The field of view is 50 degrees. Most of the animation is at an altitude of 25-30 km. This is similar to Cassini's altitide during the closest flybys and the speed is not far from Cassini's speed either. However, the animation starts and ends at higher altitudes and we also swoop down to an altitude of ~10 km where the resolution of the DEM is highest.

This is the Cassini image I used for the highest resolution part of the DEM:



And a single frame from the animation showing a part of this terrain:



The DEM should be fairly accurate - in particular the animation should give a very good general idea of what Enceladus looks like even though some details are inaccurate. Also a higher resolution DEM is really needed for these low altitudes - the surface should look less smooth than it does here. Most of the striping is real though as there are lots of parallel ridges and grooves on Enceladus. There may be some spurious stripes but these are very subtle - the obvious ones are real.

I'll do a new animation once I have a significantly bigger DEM. It will probably have better optimized illumination. Shadows are really needed in the first half of this one because I optimized the illumination for the highest resolution part of the DEM. We fly over that part of the DEM at roughly 00:30.

EDIT: To play the animation you need to have an H.264 codec installed (if you are using Windows you can find one here for example).

[FordPrefect]

I'm using a slightly modified version of the earliest Hapke function - it's modified to avoid unrealistic effects when the emission angle approaches 90 degrees. The phase effects are interesting and very strong. I even had to reduce the opposition effect a bit to avoid problems with dynamic range.

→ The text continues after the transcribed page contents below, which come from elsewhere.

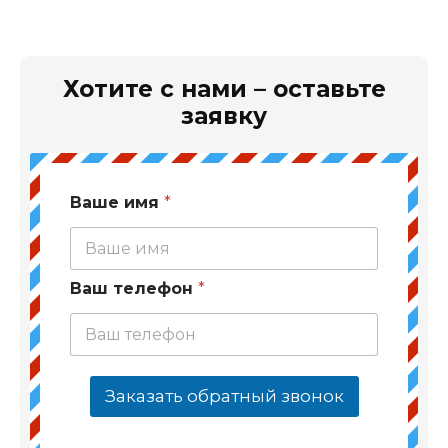
Хотите с нами – оставьте
заявку
Ваше имя
*
Ваш телефон
*
Заказать обратный звонок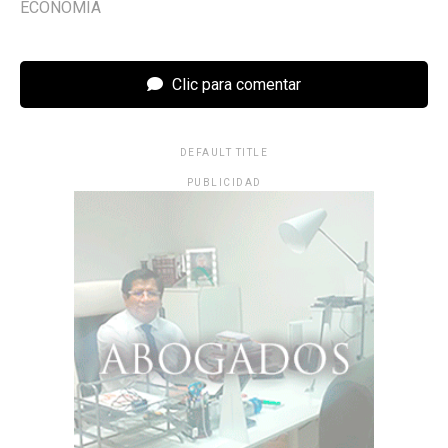
ECONOMÍA
Clic para comentar
DEFAULT TITLE
PUBLICIDAD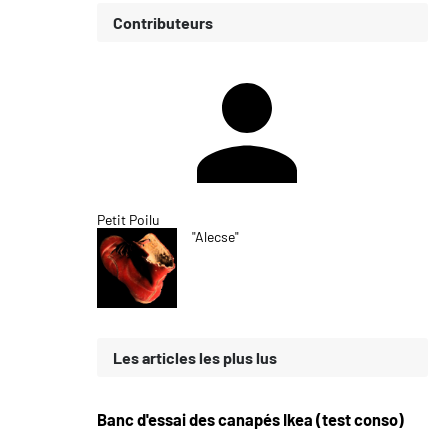
Contributeurs
Petit Poilu
"Alecse"
Les articles les plus lus
Banc d'essai des canapés Ikea (test conso)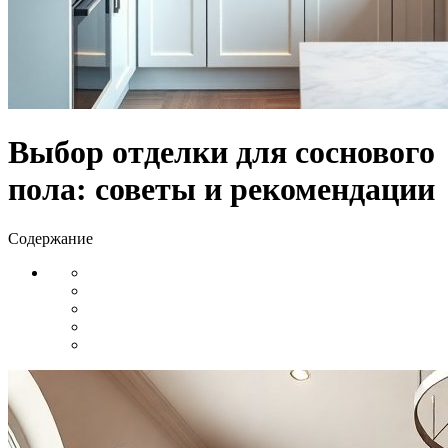
Выбор отделки для соснового
пола: советы и рекомендации
Содержание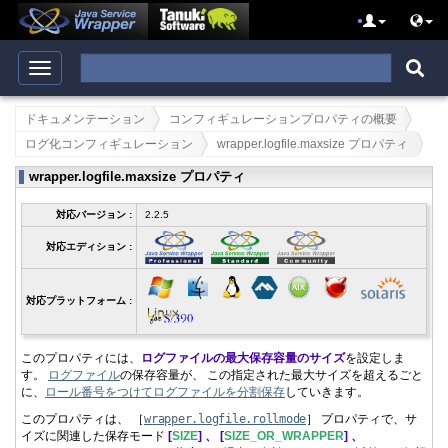
ドキュメンテーション
コンフィギュレーションプロパティの概要
ログ化コンフィギュレーション
wrapper.logfile.maxsize プロパティ
wrapper.logfile.maxsize プロパティ
対応バージョン :
2.2.5
対応エディション :
対応プラットフォーム :
このプロパティには、
ログファイルの最大保存容量のサイズ
を設定しま
す。
ログファイル
の保存容量が、 この指定された最大サイズを超えるごと
に、
ロール番号をつけてログファイルを分割保存
していきます。
このプロパティは、 ［
wrapper.
logfile.
rollmode
］ プロパティで、サ
イズに関連した保存モード
[
SIZE
] 、 [
SIZE_OR_WRAPPER
] 、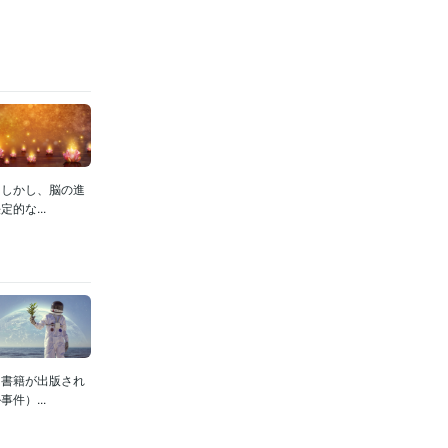
。しかし、脳の進
的な...
書籍が出版され
件）...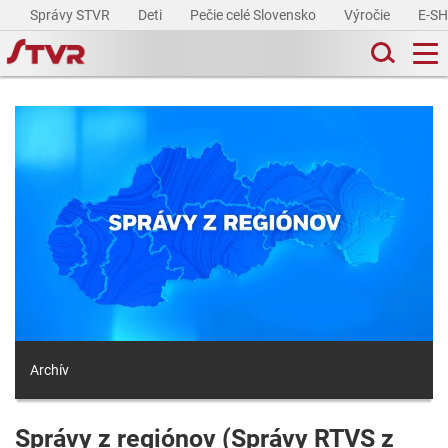
Správy STVR
Deti
Pečie celé Slovensko
Výročie
E-S
Archív
Správy z regiónov (Správy RTVS z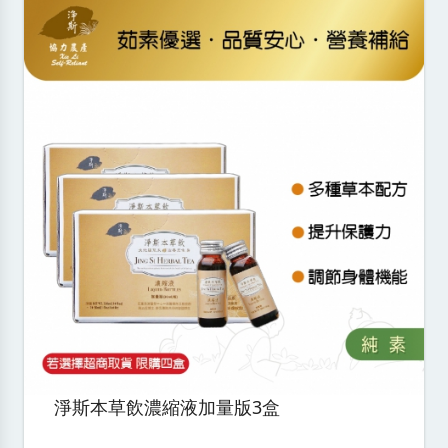
淨斯本草飲濃縮液加量版3盒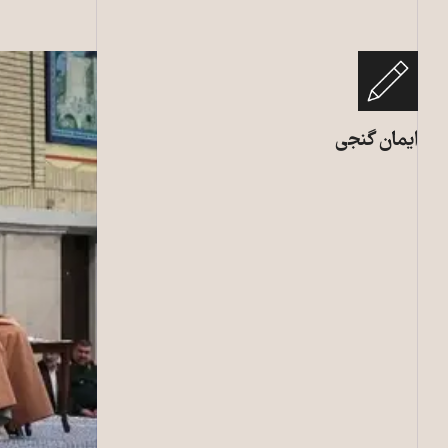
ایمان گنجی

Outstanding video Bjorn! Amazing!

I loved the phase-angle effects too. Could you elaborate on the modified version of the earliest Hapke function or point to where that function can be found? Those zero-phase glares are very prominent on the Moon/lunar surface too, but I suspect generally on any body with rough surfaces.
Thank you very much for any pointers!

Edit: Is this what you've been working with? -> http://selena.sai.msu.ru/Pug/Publications/ms42/m42_60.pdf

Rafael

[Bjorn Jonsson]

The modified Hapke function I'm using can be found in my software and (probably) nowhere else ;-). What I'm doing is a crude (probably), simple and empirical modification: I'm preventing the emission angle from ever getting 'too close' to 90 degrees by multiplying it with a number that is a slightly lower than 1 once the emission angle exceeds ~80 degrees. This number is actually a function of the emission angle and gets a bit lower as the emission angle approaches 90 degrees. This may seem strange but since the patch of surface within a pixel really is never perfectly smooth the average emission angle of the visible 'facets' within the pixel should never get extremely close to 90 degrees. This is simpler (but also less accurate) than the more complicated forms of the Hapke functions and eliminates unrealistic bright 'rims' around some terrain edges or planetary discs.

[FordPrefect]

Thank you very much Bjorn for the insight!

[Bjorn Jonsson]

On November 27, 2016 Cassini at last obtained really good images of Enceladus' north pole during a nontargeted flyby. This is a mosaic of two IR3-GRN-UV3 color composites processed to show Enceladus in approximately natural color and in greatly exaggerated color which reveals compositional variations. A version with a latitude/longitude grid is also included.



The images comprising the mosaic were obtained at a range of 62,000 to 72,000 km. ISIS3 (qnet/jigsaw) was used to correct the camera pointing. I then reprojected everything to simple cylindrical projection and rendered the images using software I wrote. The final step was to use Photoshop to process the color.

The highest resolution view of the north pole obtained during this flyby is a clear filter image at a range of 32,000 km. The resolution is 190 m/pixel:

[jccwrt]

Monochrome image mosaic of Enceladus taken during the targeted E10 flyby, at a distance of 40,000 km

Enceladus - Rev 131 Flyby - 2010-05-18

IR3, GRN, UV3 extended color mosaic taken a little closer, from a distance of ~20,000 km.

Cassini - Enceladus E10 Mosaic - Rev 131 - 05-18-2010

Both mosaics primarily target the equatorial regions of the leading hemisphere between about 200E and 0E.